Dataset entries
----

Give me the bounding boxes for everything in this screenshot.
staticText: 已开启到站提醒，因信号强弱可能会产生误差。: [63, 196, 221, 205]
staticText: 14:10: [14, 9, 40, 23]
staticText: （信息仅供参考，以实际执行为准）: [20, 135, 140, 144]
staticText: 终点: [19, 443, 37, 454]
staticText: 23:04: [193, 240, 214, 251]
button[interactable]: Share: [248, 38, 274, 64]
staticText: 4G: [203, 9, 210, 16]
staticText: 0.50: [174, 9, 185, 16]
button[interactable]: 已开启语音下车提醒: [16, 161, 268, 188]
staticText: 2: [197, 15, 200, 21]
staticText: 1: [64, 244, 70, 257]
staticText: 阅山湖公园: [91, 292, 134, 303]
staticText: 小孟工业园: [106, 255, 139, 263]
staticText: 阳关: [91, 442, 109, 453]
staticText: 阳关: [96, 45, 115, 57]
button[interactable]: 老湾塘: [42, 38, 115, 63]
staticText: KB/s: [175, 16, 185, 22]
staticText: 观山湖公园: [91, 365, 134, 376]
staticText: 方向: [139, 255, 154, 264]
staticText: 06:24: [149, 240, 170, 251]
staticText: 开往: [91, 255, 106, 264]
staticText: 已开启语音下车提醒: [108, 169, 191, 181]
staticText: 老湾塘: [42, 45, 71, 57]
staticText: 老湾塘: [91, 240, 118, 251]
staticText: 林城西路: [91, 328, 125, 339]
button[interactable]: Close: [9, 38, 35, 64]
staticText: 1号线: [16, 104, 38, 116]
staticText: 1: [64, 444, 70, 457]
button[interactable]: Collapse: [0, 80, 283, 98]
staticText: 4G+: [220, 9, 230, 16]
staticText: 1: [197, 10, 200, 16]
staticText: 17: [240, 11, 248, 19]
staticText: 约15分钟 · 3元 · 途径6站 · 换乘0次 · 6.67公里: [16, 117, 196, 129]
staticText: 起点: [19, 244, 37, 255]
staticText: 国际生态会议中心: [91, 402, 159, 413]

----

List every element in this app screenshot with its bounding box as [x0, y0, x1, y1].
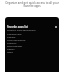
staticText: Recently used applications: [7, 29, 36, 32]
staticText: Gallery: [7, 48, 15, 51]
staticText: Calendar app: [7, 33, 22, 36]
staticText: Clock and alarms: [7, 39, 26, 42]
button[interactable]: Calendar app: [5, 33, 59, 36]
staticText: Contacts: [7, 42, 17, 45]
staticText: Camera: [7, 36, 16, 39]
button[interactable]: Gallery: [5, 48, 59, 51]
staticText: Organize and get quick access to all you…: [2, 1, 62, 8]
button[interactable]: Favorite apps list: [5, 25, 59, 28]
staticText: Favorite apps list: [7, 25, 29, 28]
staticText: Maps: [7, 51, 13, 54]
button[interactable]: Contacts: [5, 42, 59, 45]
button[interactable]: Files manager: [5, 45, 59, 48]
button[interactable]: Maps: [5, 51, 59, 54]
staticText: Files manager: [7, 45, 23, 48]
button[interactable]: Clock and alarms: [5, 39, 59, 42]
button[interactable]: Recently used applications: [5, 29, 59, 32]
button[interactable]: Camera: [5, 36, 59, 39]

----

[Task statement]
Among the lines above, find the ones containing "alarms" and copy them.

[Task response]
staticText: Clock and alarms: [7, 39, 26, 42]
button[interactable]: Clock and alarms: [5, 39, 59, 42]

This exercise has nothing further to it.